Autonomous Assessment of Demonstration Sufficiency via Bayesian Inverse Reinforcement Learning
16 Jan 2024
Paper titled Autonomous Assessment of Demonstration Sufficiency via Bayesian Inverse Reinforcement Learning was selected for the upcoming 19th Annual ACM/IEEE International Conference on Human Robot Interaction (HRI 2024) that will be held from March 11-15, 2024 in Boulder, Colorado, USA.

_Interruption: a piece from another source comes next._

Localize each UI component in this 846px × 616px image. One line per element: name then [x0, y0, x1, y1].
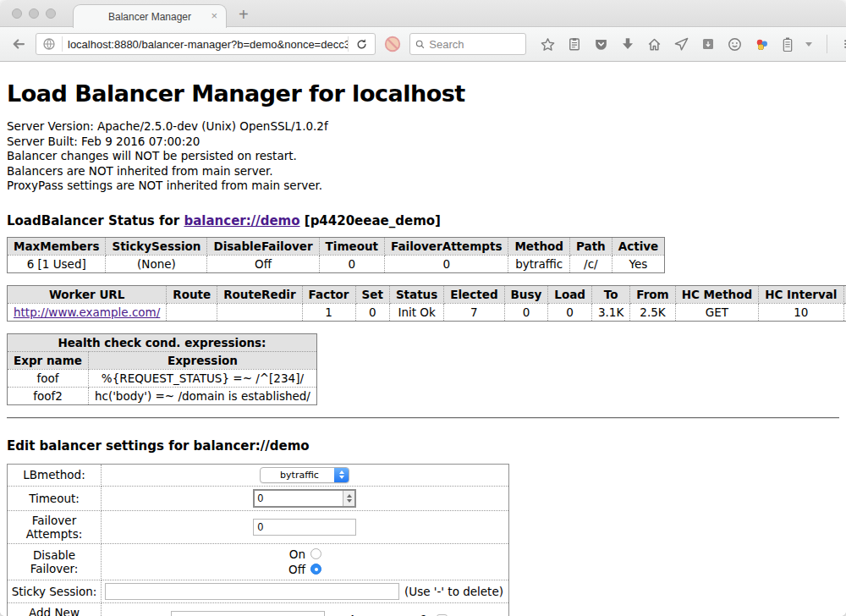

In their paper, revised on 1/2/2024, the authors Tu Trinh, Haoyu Chen, and Daniel S. Brown evaluate their approach in simulation for both discrete and continuous state-space domains and illustrate the feasibility of developing a robotic system that can accurately evaluate demonstration sufficiency.
Abstract:
The authors of this paper examine the problem of determining demonstration sufficiency: how can a robot self-assess whether it has received enough demonstrations from an expert to ensure a desired level of performance? To address this, they propose a novel self-assessment approach based on Bayesian inverse reinforcement learning and high-confidence value-at-risk bounds on two definitions of sufficiency: (1) normalized expected value difference and (2) percent improvement over a baseline policy. Through simulation and user study, the authors show that using their approach a robot can accurately evaluate demonstration sufficiency and perform exactly as intended, without needing too many or perfectly optimal demonstrations, helping reduce human burden in such collaborative learning settings.